The Networked AI Bet.Original analysisNot investment advice
Tenstorrent’s 2021 Wormhole idea was not really about one chip. It was about making scale-out AI look like one programmable mesh. In 2026, that idea has become the Networked AI bet: open software, RISC-V IP, Ethernet-native scaling, and switch-light AI systems.
In 2021, Tenstorrent Wormhole looked like one of the more interesting AI-chip ideas outside Nvidia. Not because it had the biggest die. Not because it used the most advanced node. Not because it copied the GPU.
The idea was different.
Tenstorrent wanted to make AI compute look like a mesh.
The uploaded SemiAnalysis article described Wormhole as a scale-out architecture built around Tensix cores, packetized mini-tensors, an internal network-on-chip, GDDR6 memory, and 16 ports of 100Gb Ethernet.1 The real claim was that Tenstorrent could extend the chip’s internal fabric across chips, servers, and racks so software could see one large mesh of cores instead of a painful hierarchy of GPUs, NICs, switches, and manually partitioned models.
That was the 2021 bet.
In 2026, the same idea has a clearer name: Networked AI.
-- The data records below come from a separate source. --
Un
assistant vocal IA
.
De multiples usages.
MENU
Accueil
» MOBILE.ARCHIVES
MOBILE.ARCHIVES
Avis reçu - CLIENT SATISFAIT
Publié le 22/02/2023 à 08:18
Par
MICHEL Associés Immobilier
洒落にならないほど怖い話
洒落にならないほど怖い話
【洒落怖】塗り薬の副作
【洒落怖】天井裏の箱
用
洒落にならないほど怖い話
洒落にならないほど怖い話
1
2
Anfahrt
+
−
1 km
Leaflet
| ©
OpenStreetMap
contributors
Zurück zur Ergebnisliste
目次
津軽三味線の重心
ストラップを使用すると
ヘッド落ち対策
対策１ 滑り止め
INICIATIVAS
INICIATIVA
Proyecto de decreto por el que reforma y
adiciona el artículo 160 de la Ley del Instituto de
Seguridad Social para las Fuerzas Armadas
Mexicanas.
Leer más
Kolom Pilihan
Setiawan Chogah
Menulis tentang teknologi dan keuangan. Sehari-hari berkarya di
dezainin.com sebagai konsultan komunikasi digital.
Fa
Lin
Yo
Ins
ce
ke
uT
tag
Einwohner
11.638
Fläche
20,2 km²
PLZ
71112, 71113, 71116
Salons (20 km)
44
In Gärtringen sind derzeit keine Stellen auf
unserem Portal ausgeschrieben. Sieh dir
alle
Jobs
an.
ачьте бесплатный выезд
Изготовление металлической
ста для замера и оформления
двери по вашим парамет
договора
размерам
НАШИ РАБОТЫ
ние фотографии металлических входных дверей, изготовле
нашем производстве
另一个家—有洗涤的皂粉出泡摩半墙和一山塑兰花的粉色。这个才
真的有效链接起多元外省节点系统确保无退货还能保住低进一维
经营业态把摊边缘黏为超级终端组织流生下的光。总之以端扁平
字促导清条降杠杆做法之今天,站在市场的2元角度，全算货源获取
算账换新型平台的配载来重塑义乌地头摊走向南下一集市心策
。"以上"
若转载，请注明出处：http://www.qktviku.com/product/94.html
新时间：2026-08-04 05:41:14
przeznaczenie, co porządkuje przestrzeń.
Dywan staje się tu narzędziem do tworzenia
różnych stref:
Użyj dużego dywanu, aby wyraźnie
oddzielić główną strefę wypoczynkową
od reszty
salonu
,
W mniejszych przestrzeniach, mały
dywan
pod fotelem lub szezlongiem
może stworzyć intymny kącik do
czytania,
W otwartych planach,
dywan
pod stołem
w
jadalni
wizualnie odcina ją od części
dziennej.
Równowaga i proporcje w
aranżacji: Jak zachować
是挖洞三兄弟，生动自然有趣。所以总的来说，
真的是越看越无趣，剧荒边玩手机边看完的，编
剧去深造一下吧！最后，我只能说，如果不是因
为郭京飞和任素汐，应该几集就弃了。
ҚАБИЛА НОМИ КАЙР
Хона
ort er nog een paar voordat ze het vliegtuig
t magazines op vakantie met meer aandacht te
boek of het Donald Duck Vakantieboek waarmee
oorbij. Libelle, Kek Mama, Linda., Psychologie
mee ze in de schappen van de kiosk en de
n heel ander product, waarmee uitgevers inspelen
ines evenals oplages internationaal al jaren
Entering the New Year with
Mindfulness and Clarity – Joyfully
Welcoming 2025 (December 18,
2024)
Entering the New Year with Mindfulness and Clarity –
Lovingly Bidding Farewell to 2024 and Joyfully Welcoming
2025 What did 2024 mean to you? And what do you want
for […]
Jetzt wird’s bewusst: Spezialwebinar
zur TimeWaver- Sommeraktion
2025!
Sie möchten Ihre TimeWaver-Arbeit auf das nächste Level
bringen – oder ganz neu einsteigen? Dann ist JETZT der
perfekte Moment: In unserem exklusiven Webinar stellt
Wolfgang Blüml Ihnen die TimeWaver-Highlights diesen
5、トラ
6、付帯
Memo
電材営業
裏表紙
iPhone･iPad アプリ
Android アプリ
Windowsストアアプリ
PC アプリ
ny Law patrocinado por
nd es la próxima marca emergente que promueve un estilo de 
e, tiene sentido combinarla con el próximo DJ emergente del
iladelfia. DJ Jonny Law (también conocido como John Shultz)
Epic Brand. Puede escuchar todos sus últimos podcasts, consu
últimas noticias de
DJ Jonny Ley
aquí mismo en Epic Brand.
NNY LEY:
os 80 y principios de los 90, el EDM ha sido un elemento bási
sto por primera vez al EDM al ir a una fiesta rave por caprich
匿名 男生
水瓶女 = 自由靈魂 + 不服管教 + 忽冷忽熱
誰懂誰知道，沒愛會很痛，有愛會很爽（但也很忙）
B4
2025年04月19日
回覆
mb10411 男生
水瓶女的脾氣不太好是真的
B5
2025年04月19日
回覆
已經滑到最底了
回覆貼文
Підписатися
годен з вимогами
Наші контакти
The correct thesis is not “Tenstorrent will kill Nvidia.” The correct thesis is that Tenstorrent is one of the more interesting attacks on Nvidia because it is not trying to copy Nvidia. It is attacking the system differently: open software, RISC-V IP, Ethernet-native scale-out, switch-light fabrics, and cost-efficient AI serving.
I. The 2021 thesis
In June 2021, Dylan Patel published a SemiAnalysis piece arguing that Wormhole was not interesting for its FLOPS. It was interesting for its scale-out architecture. The chip integrated compute, memory, network-on-chip, and 16×100GbE links into one die, and Tensix cores carried not only compute but also routing and packet-management logic. Data moved as packetized mini-tensors. Nebula and Galaxy were the early system-level expressions of this idea, and the goal was to make communication across cores, chips, servers, and racks look uniform to software.1
The 2021 essay was excited but explicitly skeptical about whether the compiler could really place and route work efficiently across the mesh without congestion. That skepticism aged well. The point still holds five years later.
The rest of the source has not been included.